No-Reference Image Quality Assessment with Global-Local Progressive Integration and Semantic-Aligned Quality Transfer
Xiaoqi Wang, Yun Zhang
TL;DR
This work tackles no-reference image quality assessment by combining a Vision Transformer-based global feature extractor with a CNN-based local feature extractor in a global-local progressive integration framework (GlintIQA). To address data scarcity and content diversity, it introduces the semantic-aligned quality transfer (SAQT) method and the SAQT-IQA dataset, enabling semantically aware label transfer for degraded images. Empirical results show state-of-the-art or competitive performance on authentic and synthetic distortion benchmarks, with significant cross-dataset gains, especially when SAQT pretraining is used. Overall, the paper demonstrates that dual-stream feature fusion plus content-aware data augmentation yields robust NR-IQA with strong generalization across distortion types and content, advancing practical image quality assessment in real-world deployments.
Abstract
Accurate measurement of image quality without reference signals remains a fundamental challenge in low-level visual perception applications.
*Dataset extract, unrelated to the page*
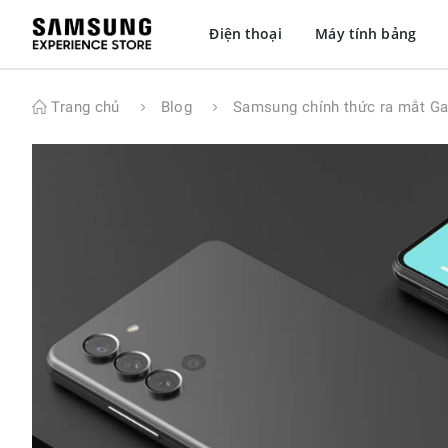
Điện thoại
Máy tính bảng
Trang chủ
Blog
Samsung chính thức ra mắt Ga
In this paper, we propose a global-local progressive integration model that addresses this challenge through three key contributions: 1) We develop a dual-measurement framework that combines vision Transformer (ViT)-based global feature extractor and convolutional neural networks (CNNs)-based local feature extractor to comprehensively capture and quantify image distortion characteristics at different granularities. 2) We propose a progressive feature integration scheme that utilizes multi-scale kernel configurations to align global and local features, and progressively aggregates them via an interactive stack of channel-wise self-attention and spatial interaction modules for multi-grained quality-aware representations. 3) We introduce a semantic-aligned quality transfer method that extends the training data by automatically labeling the quality scores of diverse image content with subjective opinion scores. Experimental results demonstrate that our model yields 5.04% and 5.40% improvements in Spearman's rank-order correlation coefficient (SROCC) for cross-authentic and cross-synthetic dataset generalization tests, respectively. Furthermore, the proposed semantic-aligned quality transfer further yields 2.26% and 13.23% performance gains in evaluations on single-synthetic and cross-synthetic datasets.